Photograph What You Feel

Blandford Forest Bluebells

Disappointed by the lack of emotional connection to a series of photographs Huw Alban, a Dorset "artist using photography", developed his purpose in pursuing photography. He investigated what it was that made him stop after viewing an image to identify what encouraged him to look harder at it. If he could hear the sounds of the image or could see the quality of the image that made him look that little bit harder he could understand the message that the photographer was attempting to transmit. He needed to achieve some kind of emotional reaction to the image. Having realised what it was he developed an approach that allowed him to include such a quality in his own images, particularly in landscape images. Mood and process are key components in his approach.

His prime activity was to take time to contemplate and absorb what is going on all around him, to get the feel of the location. He tries to understand what his senses tell him about the location so that he can understand what it is that gave him the emotional reactions he got from it. This then enabled him to select a scene that he could use to further convey that emotion to the eventual viewer of the photograph. He has been influenced by Steve Gosling, a Yorkshire based photographer, whose advice is to "photograph what you feel rather than what you see". The idea is to produce a personal representation of the place the photographer is in and not necessarily a pictorially accurate record. He illustrated the approach with an image from Aira Force in the Lake District of a waterfall feeding into a stream with fallen leaves littering the surface. With a twenty second exposure he captured the waterfall itself and the leaves being ever so slowly moved around the water in circles. The long exposure provided movement and illustrated this relatively insignificant stream of water acting as the energy force moving the leaves in circles. The ideas rolling around his head caused him to distort the reality of the scene to create the image of these swirling leaves. This reflected another of Steve Gosling's thoughts that, "The images I take are not an accurate representation of what I see, they are in some way a distortion of reality".
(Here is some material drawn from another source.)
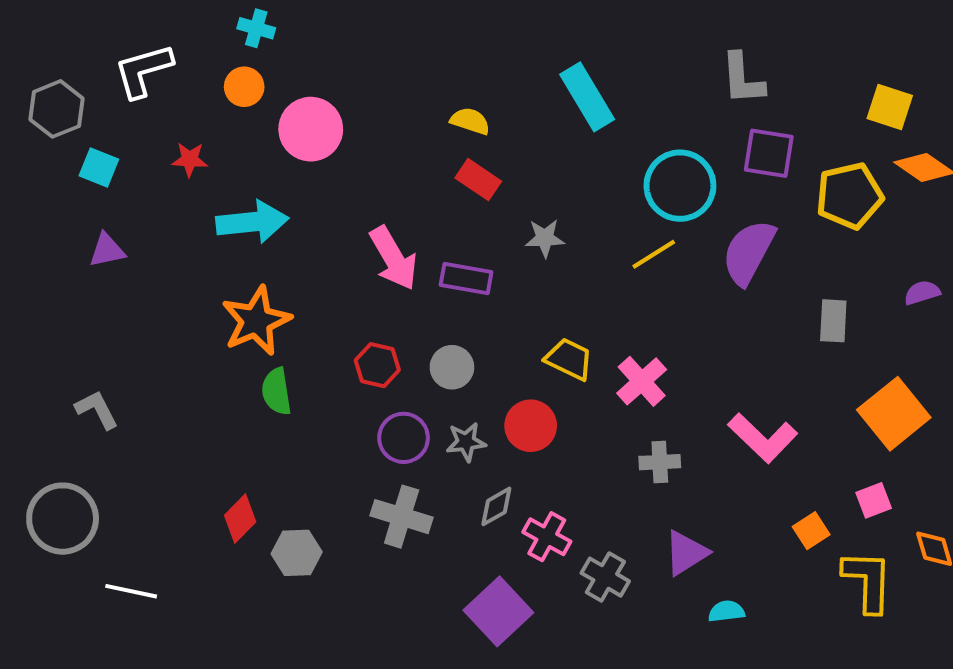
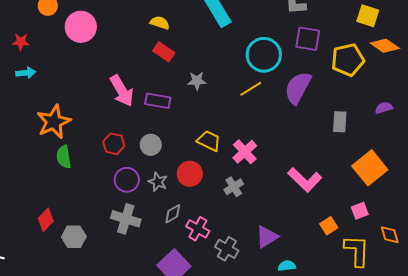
cyan arrow: (252, 222) -> (26, 73), moved, size x0.6
gray star: (466, 442) -> (158, 182), turned 30
gray cross: (660, 462) -> (234, 187), moved, turned -30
What he is doing is injecting something of himself into the image which is the quality that will help to create and sustain viewer engagement. It is well understood by Huw that the viewer's interpretation of the image made using this method might be different to his own intention. Everybody viewing an image brings their own life experiences and preferences to the task. Nevertheless, he has learned that an apathetic reaction by the audience results from not having put the amount of thought and attention into the making of the photograph rather than from not achieving total synchronicity with the viewer. He moved on to intentional camera movement, a frequently used technique by many. He uses it to summarise his intention with the photograph using a scene in a boatyard with the sounds of the halyards clicking against the masts and the movement from the wind on the water. He was capturing the sights and sounds, not just representing the objects that were there. Technical perfection was not necessarily absolutely significant.

Using a wide variety of images he illustrated many other aspects his work including when he broke the rules. His fascinating and well received talk illustrated his advice that you should "take pictures for yourself; if other people like them that is too bad."